| WORK INSTRUCTION |
The whole of the data is to be duplicated precisely.

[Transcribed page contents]
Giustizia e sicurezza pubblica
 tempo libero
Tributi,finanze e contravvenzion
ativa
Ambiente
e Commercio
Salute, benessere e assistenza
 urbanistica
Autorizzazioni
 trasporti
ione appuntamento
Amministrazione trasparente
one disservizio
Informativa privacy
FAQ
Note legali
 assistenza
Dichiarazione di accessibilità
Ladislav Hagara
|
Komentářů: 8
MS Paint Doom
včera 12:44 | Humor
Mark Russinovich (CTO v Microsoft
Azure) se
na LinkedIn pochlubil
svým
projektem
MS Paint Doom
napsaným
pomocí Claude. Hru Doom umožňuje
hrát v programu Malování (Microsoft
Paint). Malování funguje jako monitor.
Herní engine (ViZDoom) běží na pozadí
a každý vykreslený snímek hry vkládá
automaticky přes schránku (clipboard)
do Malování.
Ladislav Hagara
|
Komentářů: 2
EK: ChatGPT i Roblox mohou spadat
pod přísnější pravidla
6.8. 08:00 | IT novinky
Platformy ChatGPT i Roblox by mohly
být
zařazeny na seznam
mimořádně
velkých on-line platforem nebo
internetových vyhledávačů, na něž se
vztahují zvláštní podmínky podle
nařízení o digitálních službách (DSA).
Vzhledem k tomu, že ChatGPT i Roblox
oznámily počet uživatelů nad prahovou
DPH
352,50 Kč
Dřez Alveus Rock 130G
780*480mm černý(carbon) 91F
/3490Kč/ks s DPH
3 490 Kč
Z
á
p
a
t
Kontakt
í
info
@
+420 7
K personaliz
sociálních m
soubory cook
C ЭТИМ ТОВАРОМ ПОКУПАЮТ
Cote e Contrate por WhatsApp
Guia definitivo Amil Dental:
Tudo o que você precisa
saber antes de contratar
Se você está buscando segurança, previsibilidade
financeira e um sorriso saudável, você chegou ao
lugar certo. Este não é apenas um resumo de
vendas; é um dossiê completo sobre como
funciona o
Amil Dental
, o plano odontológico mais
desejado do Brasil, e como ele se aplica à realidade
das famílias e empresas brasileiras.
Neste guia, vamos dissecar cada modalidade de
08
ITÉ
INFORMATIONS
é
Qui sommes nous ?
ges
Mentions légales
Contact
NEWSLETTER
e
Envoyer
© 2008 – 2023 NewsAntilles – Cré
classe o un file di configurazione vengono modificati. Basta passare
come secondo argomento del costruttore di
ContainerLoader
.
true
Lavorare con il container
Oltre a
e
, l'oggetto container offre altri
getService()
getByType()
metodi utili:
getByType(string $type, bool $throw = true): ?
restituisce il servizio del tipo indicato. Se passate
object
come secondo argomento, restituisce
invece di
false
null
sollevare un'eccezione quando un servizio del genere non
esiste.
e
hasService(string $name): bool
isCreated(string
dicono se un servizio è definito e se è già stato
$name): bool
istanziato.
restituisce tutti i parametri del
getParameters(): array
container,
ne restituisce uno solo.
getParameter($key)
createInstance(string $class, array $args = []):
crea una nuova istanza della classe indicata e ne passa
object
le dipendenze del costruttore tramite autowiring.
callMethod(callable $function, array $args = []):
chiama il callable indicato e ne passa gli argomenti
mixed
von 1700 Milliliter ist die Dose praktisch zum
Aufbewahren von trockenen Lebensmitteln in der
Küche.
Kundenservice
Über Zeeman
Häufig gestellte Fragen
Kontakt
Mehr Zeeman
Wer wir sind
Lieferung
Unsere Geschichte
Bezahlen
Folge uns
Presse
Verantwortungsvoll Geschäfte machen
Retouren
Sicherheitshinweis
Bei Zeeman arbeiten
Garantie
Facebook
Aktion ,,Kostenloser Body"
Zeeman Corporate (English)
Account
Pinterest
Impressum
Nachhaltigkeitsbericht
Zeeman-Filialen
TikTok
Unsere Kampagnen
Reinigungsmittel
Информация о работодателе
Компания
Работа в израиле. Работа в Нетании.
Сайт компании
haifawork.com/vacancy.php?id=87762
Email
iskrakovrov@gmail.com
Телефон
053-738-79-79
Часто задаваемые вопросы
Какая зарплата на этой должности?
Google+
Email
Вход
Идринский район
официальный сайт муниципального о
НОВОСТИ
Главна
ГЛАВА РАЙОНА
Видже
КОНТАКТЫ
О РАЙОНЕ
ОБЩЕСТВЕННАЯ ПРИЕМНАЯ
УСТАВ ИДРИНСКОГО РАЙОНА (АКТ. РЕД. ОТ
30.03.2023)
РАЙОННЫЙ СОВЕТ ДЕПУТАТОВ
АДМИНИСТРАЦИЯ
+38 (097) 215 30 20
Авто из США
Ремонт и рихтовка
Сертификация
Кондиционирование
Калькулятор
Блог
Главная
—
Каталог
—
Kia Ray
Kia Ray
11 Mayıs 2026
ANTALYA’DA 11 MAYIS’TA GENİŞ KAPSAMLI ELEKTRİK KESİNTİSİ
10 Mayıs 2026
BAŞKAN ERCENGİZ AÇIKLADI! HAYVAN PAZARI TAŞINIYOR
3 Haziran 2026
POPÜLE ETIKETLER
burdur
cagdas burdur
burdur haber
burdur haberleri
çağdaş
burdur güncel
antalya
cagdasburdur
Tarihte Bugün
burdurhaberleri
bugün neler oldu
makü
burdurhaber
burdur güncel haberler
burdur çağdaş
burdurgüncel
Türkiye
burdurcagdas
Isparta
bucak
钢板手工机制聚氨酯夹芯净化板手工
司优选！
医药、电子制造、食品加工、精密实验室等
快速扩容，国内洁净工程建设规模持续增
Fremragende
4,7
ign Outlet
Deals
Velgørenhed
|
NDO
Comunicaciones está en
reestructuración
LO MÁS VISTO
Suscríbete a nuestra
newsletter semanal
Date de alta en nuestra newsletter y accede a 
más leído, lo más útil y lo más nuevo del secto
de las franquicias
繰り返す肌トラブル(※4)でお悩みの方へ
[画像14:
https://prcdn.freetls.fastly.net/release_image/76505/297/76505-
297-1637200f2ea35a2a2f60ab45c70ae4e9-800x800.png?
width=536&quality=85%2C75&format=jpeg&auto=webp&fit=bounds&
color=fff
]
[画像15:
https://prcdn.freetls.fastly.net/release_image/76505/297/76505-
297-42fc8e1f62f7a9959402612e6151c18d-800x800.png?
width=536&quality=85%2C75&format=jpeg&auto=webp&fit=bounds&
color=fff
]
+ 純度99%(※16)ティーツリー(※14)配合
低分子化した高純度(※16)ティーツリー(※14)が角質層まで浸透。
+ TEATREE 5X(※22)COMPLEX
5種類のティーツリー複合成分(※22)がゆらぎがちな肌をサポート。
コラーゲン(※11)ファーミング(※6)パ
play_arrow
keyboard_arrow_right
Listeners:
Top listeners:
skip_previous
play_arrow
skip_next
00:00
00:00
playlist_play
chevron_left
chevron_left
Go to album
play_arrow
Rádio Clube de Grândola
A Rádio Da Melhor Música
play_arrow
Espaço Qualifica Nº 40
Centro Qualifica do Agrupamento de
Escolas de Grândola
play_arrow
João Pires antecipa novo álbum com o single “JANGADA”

| ANSWER BELOW |
Giustizia e sicurezza pubblica
 tempo libero
Tributi,finanze e contravvenzion
ativa
Ambiente
e Commercio
Salute, benessere e assistenza
 urbanistica
Autorizzazioni
 trasporti
ione appuntamento
Amministrazione trasparente
one disservizio
Informativa privacy
FAQ
Note legali
 assistenza
Dichiarazione di accessibilità
Ladislav Hagara
|
Komentářů: 8
MS Paint Doom
včera 12:44 | Humor
Mark Russinovich (CTO v Microsoft
Azure) se
na LinkedIn pochlubil
svým
projektem
MS Paint Doom
napsaným
pomocí Claude. Hru Doom umožňuje
hrát v programu Malování (Microsoft
Paint). Malování funguje jako monitor.
Herní engine (ViZDoom) běží na pozadí
a každý vykreslený snímek hry vkládá
automaticky přes schránku (clipboard)
do Malování.
Ladislav Hagara
|
Komentářů: 2
EK: ChatGPT i Roblox mohou spadat
pod přísnější pravidla
6.8. 08:00 | IT novinky
Platformy ChatGPT i Roblox by mohly
být
zařazeny na seznam
mimořádně
velkých on-line platforem nebo
internetových vyhledávačů, na něž se
vztahují zvláštní podmínky podle
nařízení o digitálních službách (DSA).
Vzhledem k tomu, že ChatGPT i Roblox
oznámily počet uživatelů nad prahovou
DPH
352,50 Kč
Dřez Alveus Rock 130G
780*480mm černý(carbon) 91F
/3490Kč/ks s DPH
3 490 Kč
Z
á
p
a
t
Kontakt
í
info
@
+420 7
K personaliz
sociálních m
soubory cook
C ЭТИМ ТОВАРОМ ПОКУПАЮТ
Cote e Contrate por WhatsApp
Guia definitivo Amil Dental:
Tudo o que você precisa
saber antes de contratar
Se você está buscando segurança, previsibilidade
financeira e um sorriso saudável, você chegou ao
lugar certo. Este não é apenas um resumo de
vendas; é um dossiê completo sobre como
funciona o
Amil Dental
, o plano odontológico mais
desejado do Brasil, e como ele se aplica à realidade
das famílias e empresas brasileiras.
Neste guia, vamos dissecar cada modalidade de
08
ITÉ
INFORMATIONS
é
Qui sommes nous ?
ges
Mentions légales
Contact
NEWSLETTER
e
Envoyer
© 2008 – 2023 NewsAntilles – Cré
classe o un file di configurazione vengono modificati. Basta passare
come secondo argomento del costruttore di
ContainerLoader
.
true
Lavorare con il container
Oltre a
e
, l'oggetto container offre altri
getService()
getByType()
metodi utili:
getByType(string $type, bool $throw = true): ?
restituisce il servizio del tipo indicato. Se passate
object
come secondo argomento, restituisce
invece di
false
null
sollevare un'eccezione quando un servizio del genere non
esiste.
e
hasService(string $name): bool
isCreated(string
dicono se un servizio è definito e se è già stato
$name): bool
istanziato.
restituisce tutti i parametri del
getParameters(): array
container,
ne restituisce uno solo.
getParameter($key)
createInstance(string $class, array $args = []):
crea una nuova istanza della classe indicata e ne passa
object
le dipendenze del costruttore tramite autowiring.
callMethod(callable $function, array $args = []):
chiama il callable indicato e ne passa gli argomenti
mixed
von 1700 Milliliter ist die Dose praktisch zum
Aufbewahren von trockenen Lebensmitteln in der
Küche.
Kundenservice
Über Zeeman
Häufig gestellte Fragen
Kontakt
Mehr Zeeman
Wer wir sind
Lieferung
Unsere Geschichte
Bezahlen
Folge uns
Presse
Verantwortungsvoll Geschäfte machen
Retouren
Sicherheitshinweis
Bei Zeeman arbeiten
Garantie
Facebook
Aktion ,,Kostenloser Body"
Zeeman Corporate (English)
Account
Pinterest
Impressum
Nachhaltigkeitsbericht
Zeeman-Filialen
TikTok
Unsere Kampagnen
Reinigungsmittel
Информация о работодателе
Компания
Работа в израиле. Работа в Нетании.
Сайт компании
haifawork.com/vacancy.php?id=87762
Email
iskrakovrov@gmail.com
Телефон
053-738-79-79
Часто задаваемые вопросы
Какая зарплата на этой должности?
Google+
Email
Вход
Идринский район
официальный сайт муниципального о
НОВОСТИ
Главна
ГЛАВА РАЙОНА
Видже
КОНТАКТЫ
О РАЙОНЕ
ОБЩЕСТВЕННАЯ ПРИЕМНАЯ
УСТАВ ИДРИНСКОГО РАЙОНА (АКТ. РЕД. ОТ
30.03.2023)
РАЙОННЫЙ СОВЕТ ДЕПУТАТОВ
АДМИНИСТРАЦИЯ
+38 (097) 215 30 20
Авто из США
Ремонт и рихтовка
Сертификация
Кондиционирование
Калькулятор
Блог
Главная
—
Каталог
—
Kia Ray
Kia Ray
11 Mayıs 2026
ANTALYA’DA 11 MAYIS’TA GENİŞ KAPSAMLI ELEKTRİK KESİNTİSİ
10 Mayıs 2026
BAŞKAN ERCENGİZ AÇIKLADI! HAYVAN PAZARI TAŞINIYOR
3 Haziran 2026
POPÜLE ETIKETLER
burdur
cagdas burdur
burdur haber
burdur haberleri
çağdaş
burdur güncel
antalya
cagdasburdur
Tarihte Bugün
burdurhaberleri
bugün neler oldu
makü
burdurhaber
burdur güncel haberler
burdur çağdaş
burdurgüncel
Türkiye
burdurcagdas
Isparta
bucak
钢板手工机制聚氨酯夹芯净化板手工
司优选！
医药、电子制造、食品加工、精密实验室等
快速扩容，国内洁净工程建设规模持续增
Fremragende
4,7
ign Outlet
Deals
Velgørenhed
|
NDO
Comunicaciones está en
reestructuración
LO MÁS VISTO
Suscríbete a nuestra
newsletter semanal
Date de alta en nuestra newsletter y accede a 
más leído, lo más útil y lo más nuevo del secto
de las franquicias
繰り返す肌トラブル(※4)でお悩みの方へ
[画像14:
https://prcdn.freetls.fastly.net/release_image/76505/297/76505-
297-1637200f2ea35a2a2f60ab45c70ae4e9-800x800.png?
width=536&quality=85%2C75&format=jpeg&auto=webp&fit=bounds&
color=fff
]
[画像15:
https://prcdn.freetls.fastly.net/release_image/76505/297/76505-
297-42fc8e1f62f7a9959402612e6151c18d-800x800.png?
width=536&quality=85%2C75&format=jpeg&auto=webp&fit=bounds&
color=fff
]
+ 純度99%(※16)ティーツリー(※14)配合
低分子化した高純度(※16)ティーツリー(※14)が角質層まで浸透。
+ TEATREE 5X(※22)COMPLEX
5種類のティーツリー複合成分(※22)がゆらぎがちな肌をサポート。
コラーゲン(※11)ファーミング(※6)パ
play_arrow
keyboard_arrow_right
Listeners:
Top listeners:
skip_previous
play_arrow
skip_next
00:00
00:00
playlist_play
chevron_left
chevron_left
Go to album
play_arrow
Rádio Clube de Grândola
A Rádio Da Melhor Música
play_arrow
Espaço Qualifica Nº 40
Centro Qualifica do Agrupamento de
Escolas de Grândola
play_arrow
João Pires antecipa novo álbum com o single “JANGADA”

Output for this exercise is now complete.